Il avança un tabouret près de la petite table basse et prit lui-même la chaise qui se trouvait près du téléphone. C’était incongru, car un grand canapé leur tendait les bras, mais il ne pouvait imaginer s’asseoir près d’elle dans ce canapé fatigué au centre duquel ils se seraient fatalement retrouvés. Il aurait certes dû proposer à Mademoiselle Després une place sur ledit canapé et s’installer sur le tabouret ou la chaise, mais confessons que le curé, qui n’avait jamais été d’une galanterie exemplaire, faute de pratique, l’était encore moins en cette occasion.

- Je prends mon thé nature, je vous remercie, répondit doucement la demoiselle.

- Voilà, Mademoiselle Després, c’est un peu délicat.

- Je le concède, mais vous savez comme moi que nous ne sommes pas les premiers.

- Voyons, heu, voilà : il m’a semblé, enfin, j’ai le sentiment que c’est un peu embrouillé, enfin, je n’ai pas été très clair.

- Au contraire. Il y a longtemps que j’espérais ce signe de votre part.

- Pas si vite, je vais résumer la situation.

Mademoiselle Després se fit soudain muette comme une carpe, à l’image d’un bon confesseur qui attend, stoïque, que son paroissien avoue un atroce péché. Ce silence attentif embrouilla un peu plus les idées du curé qui avait pourtant préparé sa tirade entre les coups de téléphone répétés, les bouffées de cigarettes et les rasades de Porto. Il reprit pourtant.

- Voilà, eh bien, voilà, il se trouve que, vous vous souvenez, à la boulangerie, il y a quelques jours, vous avez repris la nièce de la boulangère parce qu’elle avait pris du pain de seigle pour du pain bis.

- Non, précisément, c’était le contraire, du pain bis pour du pain de seigle.

- Oui, c’est cela, vous avez certainement raison, bref, j’ai trouvé qu’en cette occasion, vous avez été extrêmement aimable et je me suis dit que mes paroissiens avaient décidément beaucoup de choses à m’apprendre, vous voyez. Moi, je suis un homme bourru, je manque souvent de finesse, et de vous entendre si gentiment reprendre cette jeune fille, j’ai trouvé cela extrêmement chrétien. Et donc, voilà, c’est pour vous expliquer cela et uniquement pour cela que je vous ai envoyé ce mot. Effectivement, comme je l’ai écrit, votre gentillesse a changé ma vie, Mademoiselle Després. Heu, est-ce que vous aimez le Porto, parce que moi… il se trouve que moi je n’aime pas le thé.

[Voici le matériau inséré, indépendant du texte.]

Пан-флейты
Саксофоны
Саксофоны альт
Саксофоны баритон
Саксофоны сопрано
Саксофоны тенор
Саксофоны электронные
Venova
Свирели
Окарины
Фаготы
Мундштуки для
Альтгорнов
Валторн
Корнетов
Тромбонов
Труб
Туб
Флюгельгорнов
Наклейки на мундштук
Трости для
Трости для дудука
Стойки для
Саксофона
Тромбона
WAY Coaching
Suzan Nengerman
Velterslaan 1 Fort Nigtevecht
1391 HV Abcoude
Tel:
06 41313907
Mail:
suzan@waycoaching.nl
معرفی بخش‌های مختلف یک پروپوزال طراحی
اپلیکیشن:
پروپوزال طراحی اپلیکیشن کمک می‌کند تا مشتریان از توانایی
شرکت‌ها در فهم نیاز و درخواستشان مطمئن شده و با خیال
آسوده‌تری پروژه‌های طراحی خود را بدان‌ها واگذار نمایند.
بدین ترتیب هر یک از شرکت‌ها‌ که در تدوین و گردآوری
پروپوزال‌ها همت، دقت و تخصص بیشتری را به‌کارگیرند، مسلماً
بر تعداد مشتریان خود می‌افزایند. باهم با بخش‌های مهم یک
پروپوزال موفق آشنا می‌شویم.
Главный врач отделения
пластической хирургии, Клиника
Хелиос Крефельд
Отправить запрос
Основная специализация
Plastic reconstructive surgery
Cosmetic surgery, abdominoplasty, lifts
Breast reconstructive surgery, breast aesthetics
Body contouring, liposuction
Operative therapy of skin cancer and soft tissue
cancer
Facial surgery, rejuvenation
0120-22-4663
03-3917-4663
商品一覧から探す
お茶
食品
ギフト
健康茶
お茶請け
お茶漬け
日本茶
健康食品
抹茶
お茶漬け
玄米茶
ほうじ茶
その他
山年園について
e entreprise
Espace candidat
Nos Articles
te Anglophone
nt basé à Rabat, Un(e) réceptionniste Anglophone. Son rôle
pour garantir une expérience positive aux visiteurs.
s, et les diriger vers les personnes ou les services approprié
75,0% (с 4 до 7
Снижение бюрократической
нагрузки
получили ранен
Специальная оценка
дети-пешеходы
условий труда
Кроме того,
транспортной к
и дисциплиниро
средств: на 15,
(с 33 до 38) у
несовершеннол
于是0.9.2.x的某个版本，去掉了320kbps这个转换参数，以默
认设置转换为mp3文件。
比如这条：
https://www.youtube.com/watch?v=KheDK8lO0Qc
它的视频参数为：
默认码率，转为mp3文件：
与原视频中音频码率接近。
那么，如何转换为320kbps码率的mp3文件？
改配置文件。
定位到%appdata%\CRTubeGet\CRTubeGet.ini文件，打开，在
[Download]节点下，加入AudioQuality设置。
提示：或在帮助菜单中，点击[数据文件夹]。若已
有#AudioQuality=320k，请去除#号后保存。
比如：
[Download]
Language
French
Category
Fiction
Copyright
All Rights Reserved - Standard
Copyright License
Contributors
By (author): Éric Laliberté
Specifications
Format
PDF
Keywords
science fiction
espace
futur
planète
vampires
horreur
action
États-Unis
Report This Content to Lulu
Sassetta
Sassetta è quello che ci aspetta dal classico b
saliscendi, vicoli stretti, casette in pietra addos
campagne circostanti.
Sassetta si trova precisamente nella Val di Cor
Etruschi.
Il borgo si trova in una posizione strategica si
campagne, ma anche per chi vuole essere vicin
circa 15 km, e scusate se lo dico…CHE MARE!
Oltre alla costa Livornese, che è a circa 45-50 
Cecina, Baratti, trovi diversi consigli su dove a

- Je veux bien en goûter, merci, mais un tout petit peu parce que je ne bois jamais d’alcool.

On distinguait sur la tempe gauche de la demoiselle une veine qui battait la chamade.

Le curé Joly se leva, attrapa la bouteille et son verre, servit une grosse rasade dans sa tasse vide qu’il tendit à Mademoiselle Després et, levant bien haut son propre verre proclama :

- A votre bonne santé, Mademoiselles Després !

Elle y trempa les lèvres timidement, puis vida sa tasse lentement mais d’un seul trait et la reposa sur le plateau d’aluminium. Ses joues reprirent un peu de vie. Elle tourna la tête vers la droite et ses yeux se posèrent sur le grand calendrier accroché au mur près du téléphone.

- Essayez-vous de m’expliquer que je me suis méprise ?

- Voilà, je… enfin, oui.

- Ce vin est délicieux, j’en reprendrais bien un peu si je n’avais pas peur que vous ne m’accusiez d’ivrognerie.

- Pensez-vous !

Elle vida sa tasse brusquement.

- Voulez-vous un petit gâteau, monsieur le curé ?

- Pourquoi pas ?

Mademoiselle Després saisit la boîte à l’angelot complice, l’ouvrit et prit un petit dauphin enrobé de sucre glace qu’elle tendit au curé en murmurant :

- Poisson d’avril !

Elle prit à son tour un petit cœur en chocolat et le mordit lentement.

Ils se regardèrent manger leur petit gâteau, les yeux exorbités. Puis Madame Després reprit la boîte à l’angelot et la referma sur ses genoux serrés.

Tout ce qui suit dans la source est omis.